What to do >>
In the data below, the copy begins at the line containing "nedbørsfelt på 1173" and runs through the last line; repeat those lines exactly, minus the pictures.

*** Given records Section Begins ***

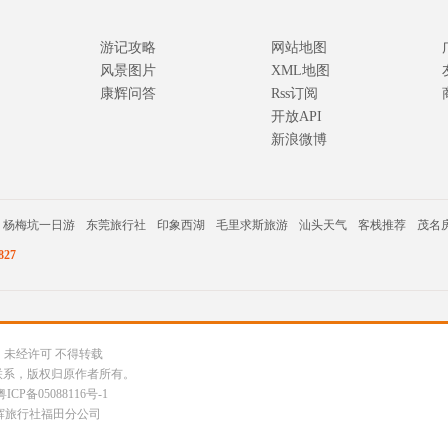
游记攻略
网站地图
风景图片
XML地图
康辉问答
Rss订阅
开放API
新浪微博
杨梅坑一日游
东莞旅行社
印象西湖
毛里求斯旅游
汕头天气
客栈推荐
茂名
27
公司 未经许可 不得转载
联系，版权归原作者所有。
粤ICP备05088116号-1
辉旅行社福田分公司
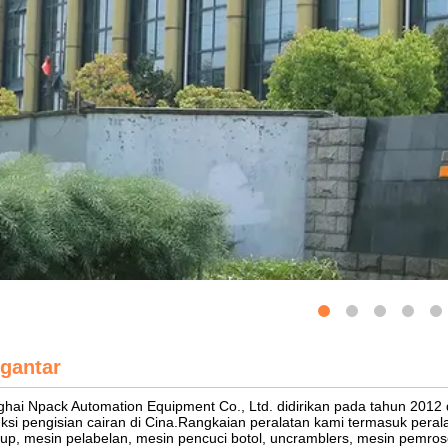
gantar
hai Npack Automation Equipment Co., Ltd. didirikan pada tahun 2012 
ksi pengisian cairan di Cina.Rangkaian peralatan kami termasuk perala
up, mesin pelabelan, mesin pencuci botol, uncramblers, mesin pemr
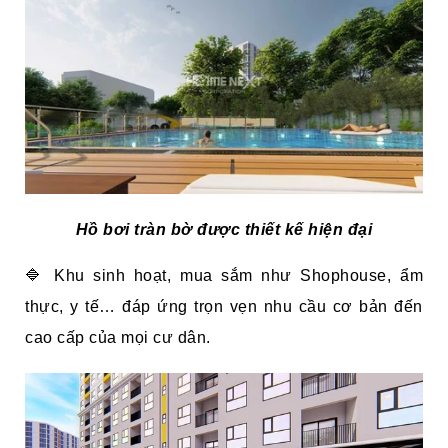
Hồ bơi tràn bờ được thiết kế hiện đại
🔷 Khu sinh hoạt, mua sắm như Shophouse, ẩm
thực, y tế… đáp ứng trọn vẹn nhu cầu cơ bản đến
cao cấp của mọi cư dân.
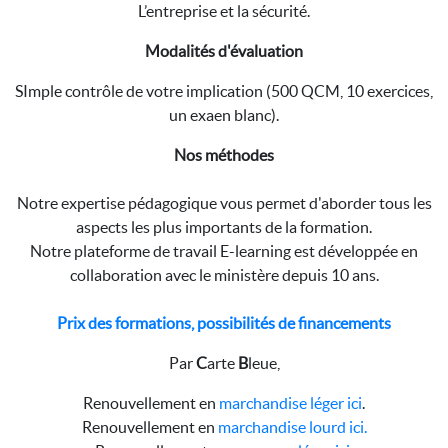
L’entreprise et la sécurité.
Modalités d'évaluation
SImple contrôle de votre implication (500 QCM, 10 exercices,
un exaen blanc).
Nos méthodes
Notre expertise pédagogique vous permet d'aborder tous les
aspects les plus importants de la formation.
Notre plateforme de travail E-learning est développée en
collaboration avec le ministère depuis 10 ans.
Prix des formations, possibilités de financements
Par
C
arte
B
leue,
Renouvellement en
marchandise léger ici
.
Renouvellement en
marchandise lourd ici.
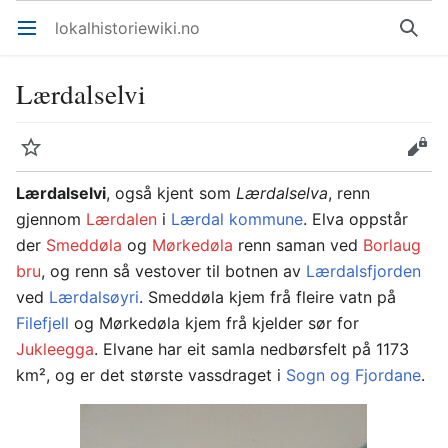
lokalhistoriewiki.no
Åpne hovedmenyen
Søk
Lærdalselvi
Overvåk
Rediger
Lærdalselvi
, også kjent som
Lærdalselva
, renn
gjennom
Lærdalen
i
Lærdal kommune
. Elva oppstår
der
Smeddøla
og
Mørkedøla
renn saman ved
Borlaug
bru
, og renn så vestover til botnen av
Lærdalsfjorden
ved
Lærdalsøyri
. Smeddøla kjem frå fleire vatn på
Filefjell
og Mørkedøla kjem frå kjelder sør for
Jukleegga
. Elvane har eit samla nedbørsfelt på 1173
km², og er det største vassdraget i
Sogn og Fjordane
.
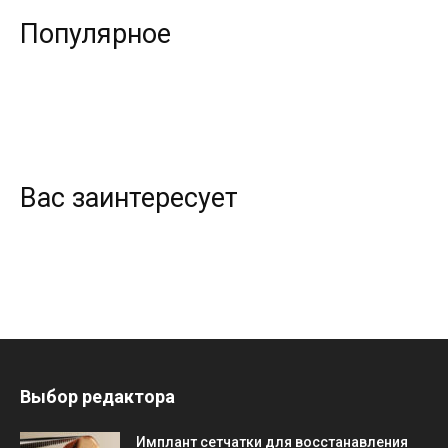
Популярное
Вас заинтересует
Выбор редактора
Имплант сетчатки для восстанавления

*** Given records Section Ends ***

Written response >>
. Elvane har eit samla nedbørsfelt på 1173
km², og er det største vassdraget i
Sogn og Fjordane
.
Популярное
Вас заинтересует
Выбор редактора
Имплант сетчатки для восстанавления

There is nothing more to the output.